The late afternoon sun is pouring into the living room.  Round, lighted dots dance on the walls and ceiling.  I search for their origin and find it on the hearth.  The green cut glass candle holder, sitting in a slant of sunlight, is catching the rays just right to reflect around the room in a dozen or more points of light, and I think about what happens when two disparate things, like the sun and the candle holder, come together and produce something new, something that does not resemble either one.  On cloudy days the points of light don’t exist at all.  They are not merely hidden, waiting to be found.  They simply do not exist without this kind of moment, these conditions.  As the sun drops further west, the light shifts and the dots fade.  Temporary: a bright, shiny…moment.

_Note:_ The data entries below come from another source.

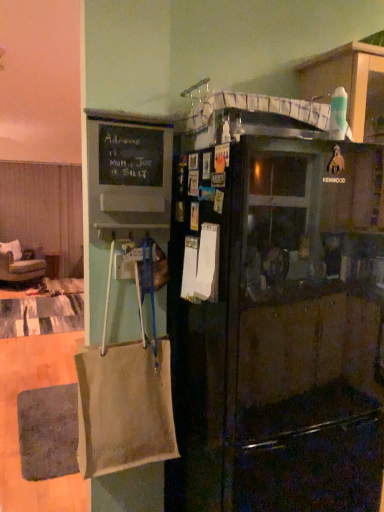 Question: Considering the relative sizes of green fabric chair at left and beige fabric curtain at left in the image provided, is green fabric chair at left wider than beige fabric curtain at left?

Choices:
 (A) no
 (B) yes

Answer: (B)

Question: Is green fabric chair at left in front of beige fabric curtain at left?

Choices:
 (A) yes
 (B) no

Answer: (A)

Question: Is green fabric chair at left to the right of beige fabric curtain at left from the viewer's perspective?

Choices:
 (A) no
 (B) yes

Answer: (B)

Question: Does green fabric chair at left have a larger size compared to beige fabric curtain at left?

Choices:
 (A) yes
 (B) no

Answer: (A)

Question: From the image's perspective, is green fabric chair at left beneath beige fabric curtain at left?

Choices:
 (A) no
 (B) yes

Answer: (B)

Question: Is beige fabric curtain at left at the back of green fabric chair at left?

Choices:
 (A) yes
 (B) no

Answer: (B)

Question: Is black matte refrigerator at center surrounding beige canvas bag at left?

Choices:
 (A) yes
 (B) no

Answer: (B)

Question: Considering the relative positions of black matte refrigerator at center and beige canvas bag at left in the image provided, is black matte refrigerator at center to the left of beige canvas bag at left from the viewer's perspective?

Choices:
 (A) yes
 (B) no

Answer: (B)

Question: From a real-world perspective, does black matte refrigerator at center sit lower than beige canvas bag at left?

Choices:
 (A) yes
 (B) no

Answer: (A)

Question: Is black matte refrigerator at center further to the viewer compared to beige canvas bag at left?

Choices:
 (A) no
 (B) yes

Answer: (A)

Question: Considering the relative sizes of black matte refrigerator at center and beige canvas bag at left in the image provided, is black matte refrigerator at center taller than beige canvas bag at left?

Choices:
 (A) yes
 (B) no

Answer: (A)

Question: Is black matte refrigerator at center facing towards beige canvas bag at left?

Choices:
 (A) yes
 (B) no

Answer: (B)

Question: Is green fabric chair at left touching black matte refrigerator at center?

When the uncles and aunts and cousins all went to Detroit to work in the car factories in the 50s, my dad and mom stayed home.  They ran a store, tended a garden, bought a cow.  They told us to go to school, do our work, and “Don’t bring home Cs.”  I’m enormously grateful for that.

My dad said the Bible promises the “first will be last and the last first” and I wasn’t quite sure how this happened, but I was always looking forward to moving up the line.  “A step at a time,” he said.  Don’t worry about the odds.  Odds are made to be defied.  Odds don’t amount to a “hill of beans.”

Now, for those who don’t speak Appalachian, a “hill of beans” means one bean plant, not a mountain of beans.  A “mess of beans,” on the other hand, means enough freshly-picked beans for supper.  And someone who is said to be “full of beans” may or may not have eaten.  Supper is beside the point.  Suffice it to say that beans, in this case, have nothing to do with food.


And so it’s Monday.  Odds are it’s going to snow!